**What is expected:** Return all lines from the entries below in which the word "senza" is present.
··· The data
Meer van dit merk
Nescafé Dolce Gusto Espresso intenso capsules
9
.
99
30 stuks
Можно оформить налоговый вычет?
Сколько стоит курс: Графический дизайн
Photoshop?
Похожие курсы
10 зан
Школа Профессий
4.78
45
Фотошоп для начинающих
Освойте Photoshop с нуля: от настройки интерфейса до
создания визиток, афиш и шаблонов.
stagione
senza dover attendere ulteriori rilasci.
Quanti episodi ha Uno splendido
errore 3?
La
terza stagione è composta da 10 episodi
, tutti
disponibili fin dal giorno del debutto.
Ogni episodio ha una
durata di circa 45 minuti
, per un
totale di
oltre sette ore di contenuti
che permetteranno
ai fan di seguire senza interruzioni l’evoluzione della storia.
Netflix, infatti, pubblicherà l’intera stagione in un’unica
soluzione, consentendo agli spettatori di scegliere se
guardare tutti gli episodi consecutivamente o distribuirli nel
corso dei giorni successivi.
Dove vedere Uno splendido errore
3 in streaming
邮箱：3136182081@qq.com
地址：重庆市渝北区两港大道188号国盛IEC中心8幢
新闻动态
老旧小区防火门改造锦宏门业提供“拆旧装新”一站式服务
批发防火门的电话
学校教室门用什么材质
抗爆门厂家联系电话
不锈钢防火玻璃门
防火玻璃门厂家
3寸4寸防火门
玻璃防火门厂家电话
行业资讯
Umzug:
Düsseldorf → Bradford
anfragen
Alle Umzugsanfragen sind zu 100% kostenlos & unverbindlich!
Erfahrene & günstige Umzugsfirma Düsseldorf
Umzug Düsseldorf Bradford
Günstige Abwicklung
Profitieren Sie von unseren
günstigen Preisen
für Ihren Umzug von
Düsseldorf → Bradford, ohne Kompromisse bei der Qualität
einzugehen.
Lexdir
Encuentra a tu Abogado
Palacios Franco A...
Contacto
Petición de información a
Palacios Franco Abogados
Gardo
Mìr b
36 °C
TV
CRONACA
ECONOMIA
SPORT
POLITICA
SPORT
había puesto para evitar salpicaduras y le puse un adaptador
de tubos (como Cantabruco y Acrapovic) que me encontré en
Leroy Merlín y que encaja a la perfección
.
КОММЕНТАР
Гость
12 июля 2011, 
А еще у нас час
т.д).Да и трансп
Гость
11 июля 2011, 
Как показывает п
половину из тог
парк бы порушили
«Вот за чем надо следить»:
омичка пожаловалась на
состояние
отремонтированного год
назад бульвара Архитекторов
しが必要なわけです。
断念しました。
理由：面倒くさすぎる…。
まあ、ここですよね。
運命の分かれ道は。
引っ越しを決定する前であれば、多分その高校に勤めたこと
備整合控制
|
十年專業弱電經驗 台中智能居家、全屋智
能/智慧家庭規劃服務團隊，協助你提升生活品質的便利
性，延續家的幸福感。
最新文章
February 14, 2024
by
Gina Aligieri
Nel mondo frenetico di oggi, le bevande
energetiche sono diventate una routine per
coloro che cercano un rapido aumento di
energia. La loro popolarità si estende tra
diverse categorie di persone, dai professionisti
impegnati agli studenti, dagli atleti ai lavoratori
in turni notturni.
······
**Your response:**
senza dover attendere ulteriori rilasci.
ai fan di seguire senza interruzioni l’evoluzione della storia.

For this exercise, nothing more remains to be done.